Your objective: Pictures are to be left out, and every entry repeated exactly.

Records provided:
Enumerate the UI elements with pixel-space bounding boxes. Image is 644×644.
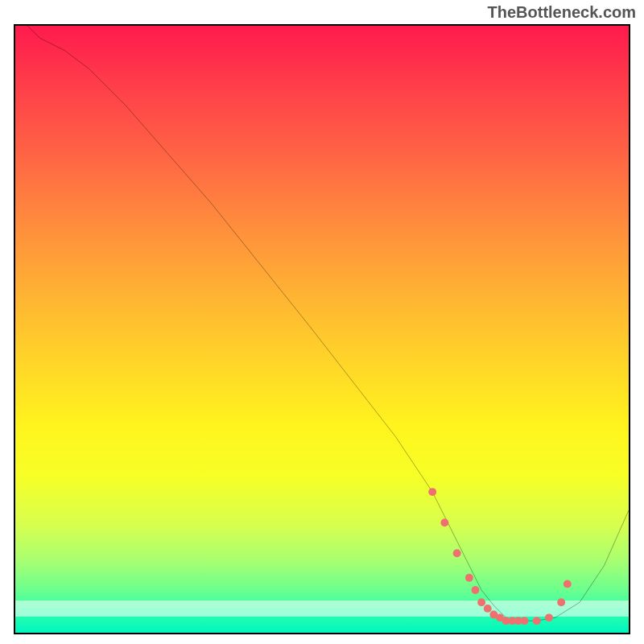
chart-svg [15, 26, 629, 634]
marker-dot [557, 598, 565, 606]
marker-dot [564, 580, 572, 588]
marker-dot [533, 617, 541, 625]
marker-dot [484, 605, 492, 613]
marker-dot [440, 518, 448, 526]
marker-dot [477, 598, 485, 606]
curve-markers [428, 488, 572, 625]
marker-dot [472, 586, 480, 594]
watermark: TheBottleneck.com [488, 3, 636, 22]
chart-container: TheBottleneck.com [0, 0, 644, 644]
marker-dot [453, 549, 461, 557]
plot-area [14, 24, 630, 634]
marker-dot [545, 613, 553, 621]
marker-dot [465, 574, 473, 582]
marker-dot [521, 617, 529, 625]
marker-dot [428, 488, 436, 496]
curve-line [27, 26, 629, 621]
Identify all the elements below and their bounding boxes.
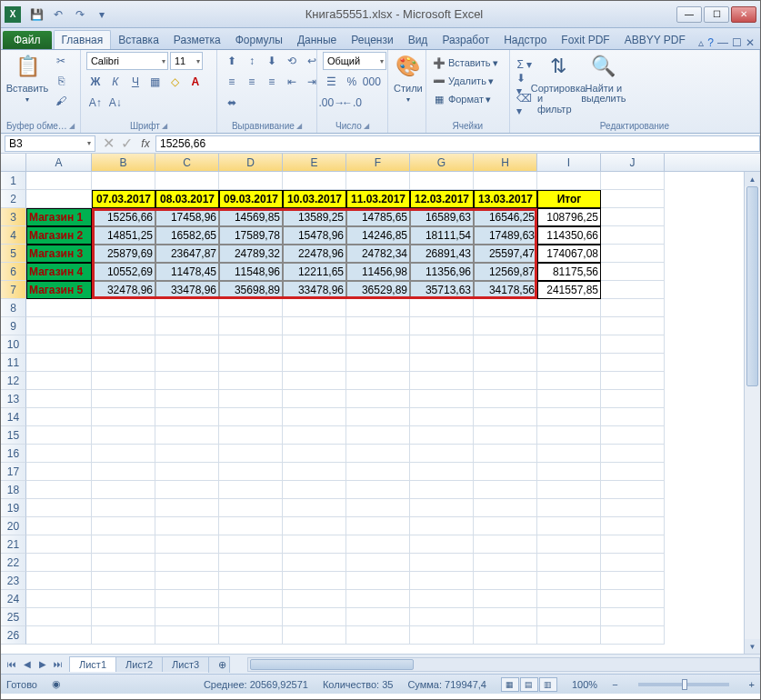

Exercise result:
Enumerate the UI elements with pixel-space bounding boxes. Image is 644×644.
chart-svg [15, 26, 629, 634]
marker-dot [557, 598, 565, 606]
marker-dot [564, 580, 572, 588]
marker-dot [533, 617, 541, 625]
marker-dot [484, 605, 492, 613]
marker-dot [440, 518, 448, 526]
marker-dot [477, 598, 485, 606]
curve-markers [428, 488, 572, 625]
marker-dot [472, 586, 480, 594]
watermark: TheBottleneck.com [488, 3, 636, 22]
chart-container: TheBottleneck.com [0, 0, 644, 644]
marker-dot [453, 549, 461, 557]
plot-area [14, 24, 630, 634]
marker-dot [545, 613, 553, 621]
marker-dot [465, 574, 473, 582]
marker-dot [521, 617, 529, 625]
marker-dot [428, 488, 436, 496]
curve-line [27, 26, 629, 621]
Identify all the elements below and their bounding boxes.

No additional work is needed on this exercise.